Alongside Rahman and counsel Mark Henderson of Doughty Street Chambers, Hussain was being represented for defamation claims that he brought against each of the national newspaper groups that published stories about him in January 2019. The allegations included using the Scout Group to promote extremism, segregation of children, and inviting banned preachers to the mosque.
Times Newspapers, Telegraph Media Group, Associated Newspapers, and Express Newspapers have all admitted that the allegations were false. The newspapers published retractions and apologies to Hussain, agreeing to pay his legal costs in addition to paying him a substantial sum for damages, further exemplifying the seriousness of the allegations.

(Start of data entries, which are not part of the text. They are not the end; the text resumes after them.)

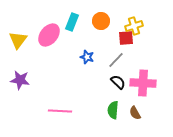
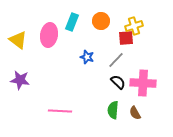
pink ellipse: rotated 30 degrees counterclockwise
yellow triangle: rotated 30 degrees counterclockwise
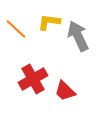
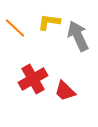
orange line: moved 1 px left, 1 px up
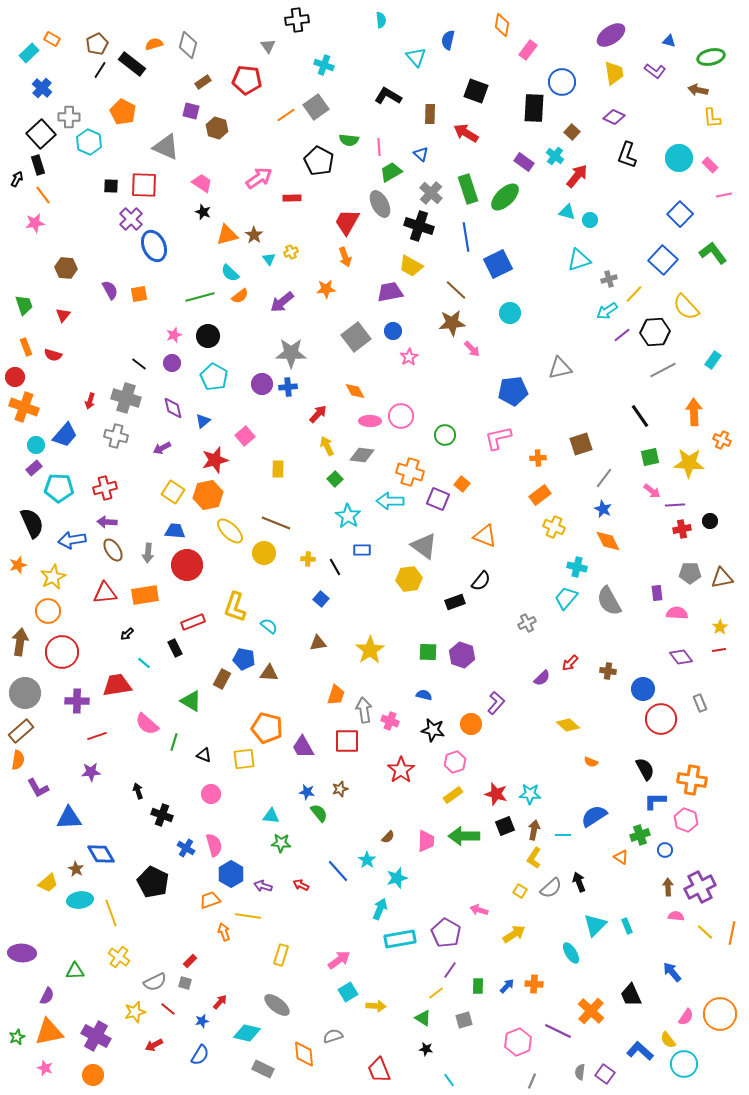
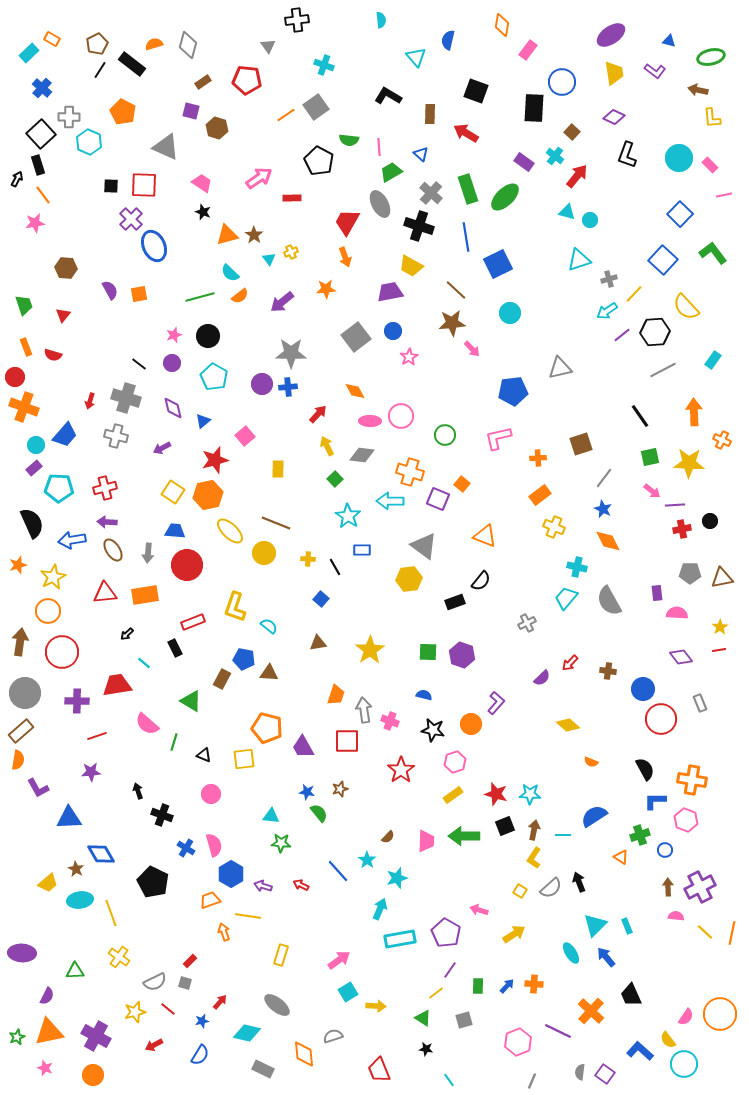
blue arrow at (672, 972): moved 66 px left, 15 px up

The final settlement against Times Newspapers came this month after claiming there were “grounds to investigate whether…criminal offences [had been] committed by the Claimant in the way [he] had run the Scout group.”
“The Claimant had…promoted extremist Muslim ideology at the Scout group…”
“The Claimant had a longstanding history of links with antisemitic individuals and organisations [with] strong grounds to suspect that he himself was antisemitic”
In their public apology, The Times admitted that “concerns that he had promoted extremist Muslim values, including segregation of boys and girls” were “incorrectly asserted” and “also asserted that [Hussain] had a history of association with antisemitic organisations and individuals”. This had led to the suspension of Hussain by the Scout Association and the start of a police investigation.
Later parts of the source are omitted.